Staircase, circa 1940 by Marian Mildred Dale Scott
Marian Scott
Staircase, circa 1940
double-sided oil on canvas
signed on the reverse
24 x 18 in ( 61 x 45.7 cm )
Auction Estimate: $20,000.00 - $30,000.00
Price Realized $19,200.00
Sale date: May 30th 2024
Masters Gallery, Calgary
Private Collection
Sarah Milroy, "Uninvited: Canadian Women Artists in the Modern Moment", Kleinburg, Ontario, 2021, similar work reproduced page 250 ("Stairway", circa 1940, Montreal Museum of Fine Arts)
Over the course of her long career, Scott evolved her style from realism to abstraction as she worked to develop her own personal response to the rapidly evolving art world. While her mature work is dominated by abstraction, Scott began her career by painting very structured landscapes and botanical imagery, followed by a series of human faces with strong linear forms. During the Depression the artist depicted the people of Montreal: scenes of labourers, machinery, and urban life. "Staircase", dating to "circa" 1940, is characteristic of Scott’s style during this time. It portrays a quintessential outdoor spiral staircase of Montreal’s urban housing. The architecture, tree and four figures are painted in the artist’s structured approach, as are the quasi-abstract figures Scott depicted on the reverse of the canvas.
The year after "Staircase" was completed, in 1941, Scott was the subject of a solo show in Boston. Her style shifted again in 1943 when she was commissioned to paint an enormous mural for McGill University to commemorate their ground-breaking research on the endocrine system, executed in a style referencing ‘scientific symbolism’ or ‘biomorphism’. By the 1960s, Scott’s paintings became increasingly abstract, always maintaining a sense of order, symmetry and repetition.
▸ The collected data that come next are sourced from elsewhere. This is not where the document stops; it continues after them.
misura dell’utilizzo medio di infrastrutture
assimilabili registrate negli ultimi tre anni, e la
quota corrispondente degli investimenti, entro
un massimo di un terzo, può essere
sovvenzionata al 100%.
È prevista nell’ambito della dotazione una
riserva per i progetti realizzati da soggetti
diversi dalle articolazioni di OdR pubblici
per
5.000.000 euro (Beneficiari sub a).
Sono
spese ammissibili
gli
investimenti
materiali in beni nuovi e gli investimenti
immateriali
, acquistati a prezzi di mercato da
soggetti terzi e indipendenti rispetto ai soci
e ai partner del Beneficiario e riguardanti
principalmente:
Share this item with your friends
Marian Mildred Dale Scott
(1906 - 1993) Canadian Group of Painters, RCA
Born Marian Mildred Dale in Montreal, Quebec in 1906, Dale Scott began her artistic training at age eleven at the Art Association of Montreal. She then attended the Ecole des Beaux-Arts in Montreal for three years and continued her training at the Slade School in London, England.
Dale Scott explored a wide range of subjects including landscapes, urban scenes, the human form, botanicals, and geometric abstraction as her career progressed. Her approach was also varied, stressing structure and organization, and then impulsive and gestural.